- _EXERCISE BRIEF_: Search each line below for the word "value" and list those that contain it.

- _SUPPLIED RECORDS_:
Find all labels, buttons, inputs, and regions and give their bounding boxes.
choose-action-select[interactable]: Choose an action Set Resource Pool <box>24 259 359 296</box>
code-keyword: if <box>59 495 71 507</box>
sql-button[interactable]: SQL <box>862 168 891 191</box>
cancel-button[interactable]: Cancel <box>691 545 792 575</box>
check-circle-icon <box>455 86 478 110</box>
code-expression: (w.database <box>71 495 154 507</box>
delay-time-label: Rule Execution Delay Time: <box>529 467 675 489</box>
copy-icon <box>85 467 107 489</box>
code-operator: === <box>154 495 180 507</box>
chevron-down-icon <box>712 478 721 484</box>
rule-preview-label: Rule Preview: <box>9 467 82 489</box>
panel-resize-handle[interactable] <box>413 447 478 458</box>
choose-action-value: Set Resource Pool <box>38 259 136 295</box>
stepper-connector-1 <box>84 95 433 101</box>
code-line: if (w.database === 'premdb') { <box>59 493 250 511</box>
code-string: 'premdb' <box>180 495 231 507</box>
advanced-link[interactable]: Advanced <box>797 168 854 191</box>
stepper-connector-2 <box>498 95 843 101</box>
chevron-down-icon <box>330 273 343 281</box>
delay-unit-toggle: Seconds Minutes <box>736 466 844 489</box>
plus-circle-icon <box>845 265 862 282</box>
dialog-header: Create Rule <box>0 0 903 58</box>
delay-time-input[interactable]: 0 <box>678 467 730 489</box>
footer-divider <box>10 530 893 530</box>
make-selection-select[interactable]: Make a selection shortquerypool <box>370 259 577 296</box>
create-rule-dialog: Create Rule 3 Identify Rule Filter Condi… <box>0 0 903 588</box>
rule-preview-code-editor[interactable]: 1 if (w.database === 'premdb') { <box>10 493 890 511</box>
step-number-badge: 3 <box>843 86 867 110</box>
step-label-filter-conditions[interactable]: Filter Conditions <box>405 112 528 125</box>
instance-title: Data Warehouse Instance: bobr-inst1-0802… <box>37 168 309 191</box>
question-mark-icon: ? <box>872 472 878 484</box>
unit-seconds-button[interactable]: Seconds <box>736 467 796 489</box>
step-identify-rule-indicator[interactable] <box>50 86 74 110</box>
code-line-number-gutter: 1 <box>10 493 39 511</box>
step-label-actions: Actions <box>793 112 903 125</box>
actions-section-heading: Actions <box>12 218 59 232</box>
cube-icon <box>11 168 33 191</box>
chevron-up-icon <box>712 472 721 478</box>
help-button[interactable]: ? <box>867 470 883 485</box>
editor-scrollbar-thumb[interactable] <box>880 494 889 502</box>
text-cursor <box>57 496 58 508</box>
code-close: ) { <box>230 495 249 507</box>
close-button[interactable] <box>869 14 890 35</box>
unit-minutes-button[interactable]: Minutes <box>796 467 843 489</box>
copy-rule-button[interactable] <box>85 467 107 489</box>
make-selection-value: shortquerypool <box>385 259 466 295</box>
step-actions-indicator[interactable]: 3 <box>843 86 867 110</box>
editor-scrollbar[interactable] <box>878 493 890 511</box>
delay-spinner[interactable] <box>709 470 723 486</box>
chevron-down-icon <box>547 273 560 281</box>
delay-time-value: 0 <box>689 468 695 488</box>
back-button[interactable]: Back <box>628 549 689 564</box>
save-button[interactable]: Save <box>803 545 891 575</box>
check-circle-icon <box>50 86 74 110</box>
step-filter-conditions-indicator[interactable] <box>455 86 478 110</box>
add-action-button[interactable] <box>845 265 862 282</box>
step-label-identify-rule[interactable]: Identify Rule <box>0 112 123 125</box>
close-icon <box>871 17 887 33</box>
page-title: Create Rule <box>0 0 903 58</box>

==

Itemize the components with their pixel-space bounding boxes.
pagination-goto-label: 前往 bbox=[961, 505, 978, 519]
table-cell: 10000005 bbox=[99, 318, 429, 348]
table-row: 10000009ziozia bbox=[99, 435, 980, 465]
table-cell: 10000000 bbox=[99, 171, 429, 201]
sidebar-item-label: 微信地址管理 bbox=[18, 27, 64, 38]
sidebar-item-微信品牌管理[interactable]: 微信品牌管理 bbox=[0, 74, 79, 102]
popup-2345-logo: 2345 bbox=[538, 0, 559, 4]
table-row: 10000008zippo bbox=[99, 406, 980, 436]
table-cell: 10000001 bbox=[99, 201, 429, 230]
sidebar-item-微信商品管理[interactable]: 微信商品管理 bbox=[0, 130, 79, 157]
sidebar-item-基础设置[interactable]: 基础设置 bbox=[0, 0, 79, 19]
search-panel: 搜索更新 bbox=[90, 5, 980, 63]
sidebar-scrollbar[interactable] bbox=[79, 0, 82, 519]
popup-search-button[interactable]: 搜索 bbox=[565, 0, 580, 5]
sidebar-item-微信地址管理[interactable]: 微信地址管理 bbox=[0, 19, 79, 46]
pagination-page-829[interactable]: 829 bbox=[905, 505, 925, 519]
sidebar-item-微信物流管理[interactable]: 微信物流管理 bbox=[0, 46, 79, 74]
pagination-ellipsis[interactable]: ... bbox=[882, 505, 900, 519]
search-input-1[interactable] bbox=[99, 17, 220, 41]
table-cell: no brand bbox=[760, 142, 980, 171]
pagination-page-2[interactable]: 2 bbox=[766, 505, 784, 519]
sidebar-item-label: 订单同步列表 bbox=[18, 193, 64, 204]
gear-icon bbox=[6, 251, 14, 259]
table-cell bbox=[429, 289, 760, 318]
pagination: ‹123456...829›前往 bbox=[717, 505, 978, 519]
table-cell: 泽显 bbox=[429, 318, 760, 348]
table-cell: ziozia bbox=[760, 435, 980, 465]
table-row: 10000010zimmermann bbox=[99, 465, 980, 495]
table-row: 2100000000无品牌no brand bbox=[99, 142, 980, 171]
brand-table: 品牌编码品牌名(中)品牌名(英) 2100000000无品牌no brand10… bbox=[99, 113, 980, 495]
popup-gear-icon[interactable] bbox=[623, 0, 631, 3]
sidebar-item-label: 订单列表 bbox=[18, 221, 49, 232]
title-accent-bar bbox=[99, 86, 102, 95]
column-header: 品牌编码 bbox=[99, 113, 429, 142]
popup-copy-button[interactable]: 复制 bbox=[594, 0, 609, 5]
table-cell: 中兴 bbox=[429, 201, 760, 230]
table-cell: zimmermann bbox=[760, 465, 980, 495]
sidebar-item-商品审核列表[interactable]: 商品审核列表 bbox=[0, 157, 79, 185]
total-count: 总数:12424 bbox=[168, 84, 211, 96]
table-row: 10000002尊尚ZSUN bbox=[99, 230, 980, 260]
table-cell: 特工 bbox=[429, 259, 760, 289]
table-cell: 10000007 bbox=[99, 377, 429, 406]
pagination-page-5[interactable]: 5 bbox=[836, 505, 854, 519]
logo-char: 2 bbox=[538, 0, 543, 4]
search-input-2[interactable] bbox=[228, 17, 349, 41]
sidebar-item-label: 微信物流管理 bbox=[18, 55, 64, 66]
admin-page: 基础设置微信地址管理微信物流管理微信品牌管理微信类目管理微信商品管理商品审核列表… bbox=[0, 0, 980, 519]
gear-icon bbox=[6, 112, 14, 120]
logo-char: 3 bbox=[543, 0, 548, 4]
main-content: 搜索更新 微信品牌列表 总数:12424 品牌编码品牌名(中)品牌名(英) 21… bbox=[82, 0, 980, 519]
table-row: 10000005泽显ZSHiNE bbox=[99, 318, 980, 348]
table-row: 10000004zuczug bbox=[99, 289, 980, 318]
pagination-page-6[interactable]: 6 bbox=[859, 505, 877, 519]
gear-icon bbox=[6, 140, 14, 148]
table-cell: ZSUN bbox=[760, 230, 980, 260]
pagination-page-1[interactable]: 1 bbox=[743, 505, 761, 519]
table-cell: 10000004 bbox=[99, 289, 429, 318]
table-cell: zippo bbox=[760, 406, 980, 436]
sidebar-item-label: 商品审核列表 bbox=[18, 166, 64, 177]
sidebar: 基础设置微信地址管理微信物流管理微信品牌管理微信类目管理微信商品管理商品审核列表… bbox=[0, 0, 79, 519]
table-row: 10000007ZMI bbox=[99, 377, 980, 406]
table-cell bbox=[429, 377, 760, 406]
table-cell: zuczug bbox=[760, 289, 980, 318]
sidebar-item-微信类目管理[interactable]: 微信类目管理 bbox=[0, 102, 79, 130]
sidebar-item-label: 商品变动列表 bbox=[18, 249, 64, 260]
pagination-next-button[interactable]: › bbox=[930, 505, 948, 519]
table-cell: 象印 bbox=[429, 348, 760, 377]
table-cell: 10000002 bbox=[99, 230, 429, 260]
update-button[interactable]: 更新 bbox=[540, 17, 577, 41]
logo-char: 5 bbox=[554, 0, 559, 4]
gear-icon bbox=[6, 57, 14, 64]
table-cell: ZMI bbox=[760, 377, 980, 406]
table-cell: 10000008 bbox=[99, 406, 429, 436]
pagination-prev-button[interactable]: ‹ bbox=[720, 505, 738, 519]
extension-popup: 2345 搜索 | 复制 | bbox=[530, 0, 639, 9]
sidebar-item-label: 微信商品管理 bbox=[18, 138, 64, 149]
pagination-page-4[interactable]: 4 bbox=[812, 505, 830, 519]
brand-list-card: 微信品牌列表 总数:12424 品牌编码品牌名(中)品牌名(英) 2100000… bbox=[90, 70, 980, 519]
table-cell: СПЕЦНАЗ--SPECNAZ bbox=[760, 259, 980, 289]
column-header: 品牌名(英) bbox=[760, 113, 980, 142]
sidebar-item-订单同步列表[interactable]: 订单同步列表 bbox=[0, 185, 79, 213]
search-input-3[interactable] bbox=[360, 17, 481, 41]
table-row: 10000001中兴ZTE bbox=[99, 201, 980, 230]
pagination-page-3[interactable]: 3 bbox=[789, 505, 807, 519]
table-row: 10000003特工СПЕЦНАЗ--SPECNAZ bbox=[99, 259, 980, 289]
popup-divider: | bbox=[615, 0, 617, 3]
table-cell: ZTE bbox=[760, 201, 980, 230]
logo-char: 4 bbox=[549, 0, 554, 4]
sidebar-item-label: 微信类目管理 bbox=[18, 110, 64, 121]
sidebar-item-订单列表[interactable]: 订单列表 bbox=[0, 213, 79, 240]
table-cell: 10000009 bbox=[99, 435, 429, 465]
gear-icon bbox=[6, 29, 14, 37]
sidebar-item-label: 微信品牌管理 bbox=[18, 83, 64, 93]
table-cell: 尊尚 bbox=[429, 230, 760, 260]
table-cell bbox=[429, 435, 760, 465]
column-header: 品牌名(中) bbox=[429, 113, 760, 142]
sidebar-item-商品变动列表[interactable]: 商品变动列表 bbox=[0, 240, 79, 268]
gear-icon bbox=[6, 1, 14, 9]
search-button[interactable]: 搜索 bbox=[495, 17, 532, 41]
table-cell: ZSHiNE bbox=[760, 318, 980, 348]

- _YOUR RESPONSE_:
choose-action-value: Set Resource Pool <box>38 259 136 295</box>
make-selection-value: shortquerypool <box>385 259 466 295</box>
delay-time-value: 0 <box>689 468 695 488</box>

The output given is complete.